The retention of blood in the cavities of the heart, and in this case in the atria, leads to their gradual distension and makes it impossible to maintain a rhythm with successful cardioversion. Then arrhythmia will become constant, which accelerates the development of cardiac insufficiency with stagnation and hemodynamic disturbances in the circulatory system by 20-30%.

Ventricular systole phase

With a cardiac cycle duration of 0.8 s, the ventricular systole will be 0.3 - 0.33 seconds with two periods - stress (0.08 s) and expulsion (0.25 s). The myocardium begins to contract, but its efforts are not enough to squeeze blood from the ventricular cavity. But the pressure created already allows you to close the atrial valves. The phase of exile occurs at a time when systolic pressure in the ventricular cavities allows you to push out a portion of the blood.

The voltage phase in the cardiac cycle is divided into a period of asynchronous and isometric contraction. The first lasts about 0.05 s. and is the beginning of a whole reduction. An asynchronous (erratic) contraction of myocytes develops, which does not lead to an increase in pressure in the ventricular cavity. Then, after covering the entire mass of the myocardium with excitation, an isometric contraction phase is formed. Its importance lies in a significant increase in pressure in the ventricular cavity, which allows you to close the atrio-ventricular valves and prepare to push blood into the pulmonary trunk and aorta. Its duration in the cardiac cycle is 0.03 seconds.

cardiac cycle

The period of exile of the phase of ventricular systole

Ventricular systole proceeds to expel blood in the cavity of the efferent vessels. Its duration is a quarter of a second, and it consists of a fast and a slow phase. First, the pressure in the ventricular cavities rises to the maximum systolic, and muscle contraction pushes a portion of approximately 70% of the actual volume from their cavity. The second phase is slow expulsion (0.13 s.): The heart pumps the remaining 30% of the systolic volume into the efferent vessels, however, this happens even with a decrease in pressure, which precedes the ventricular diastole and a general cardiac pause.
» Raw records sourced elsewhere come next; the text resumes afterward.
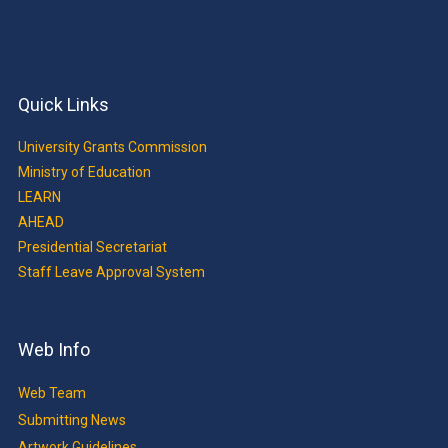
Quick Links
University Grants Commission
Ministry of Education
LEARN
AHEAD
Presidential Secretariat
Staff Leave Approval System
Web Info
Web Team
Submitting News
Artwork Guidelines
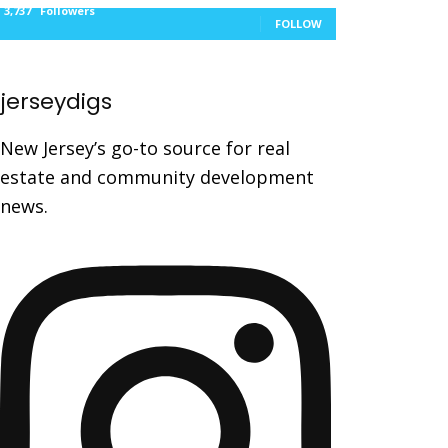
3,737
Followers
FOLLOW
jerseydigs
New Jersey’s go-to source for real
estate and community development
news.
Ventricular diastole phase

Ventricular diastole (0.47 s) includes a period of relaxation (0.12 seconds) and filling (0.25 seconds). The first is divided into protodiastolic and myocardial isometric relaxation phase. The filling period in the cardiac cycle is made up of two phases - fast (0.08 sec) and slow (0.17 sec).

In the protodiastolic period (0.04 s.), The transitional stage between the systole and diastole of the ventricles, the pressure in the ventricular cavities drops, which causes the closure of the aortic and pulmonary valves. In the second phase, a period of zero pressure begins in the ventricular cavities with the valves closed at the same time.
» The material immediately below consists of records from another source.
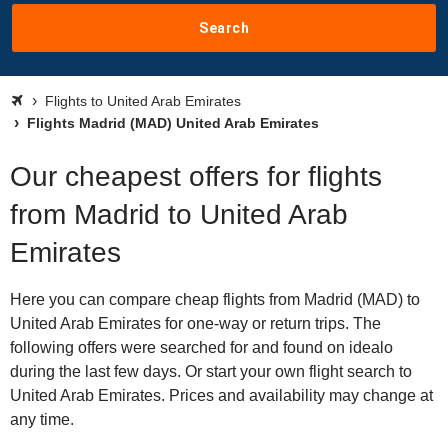
Search
Flights to United Arab Emirates
Flights Madrid (MAD) United Arab Emirates
Our cheapest offers for flights
from Madrid to United Arab
Emirates
Here you can compare cheap flights from Madrid (MAD) to
United Arab Emirates for one-way or return trips. The
following offers were searched for and found on idealo
during the last few days. Or start your own flight search to
United Arab Emirates. Prices and availability may change at
any time.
During the period of rapid filling, the atrioventricular valves instantly open, and the blood flows along the pressure gradient into the ventricular cavities from the atria. In this case, the cavities of the latter are still constantly supplemented by the inflow along the bringing veins, which is why with a smaller volume of the atrial cavities, similar portions of blood, like the ventricles, are still pumped. After, due to the peak pressure in the ventricular cavities, the inflow slows down and a slow phase begins. It will result in atrial contraction, which occurs in the ventricular diastole.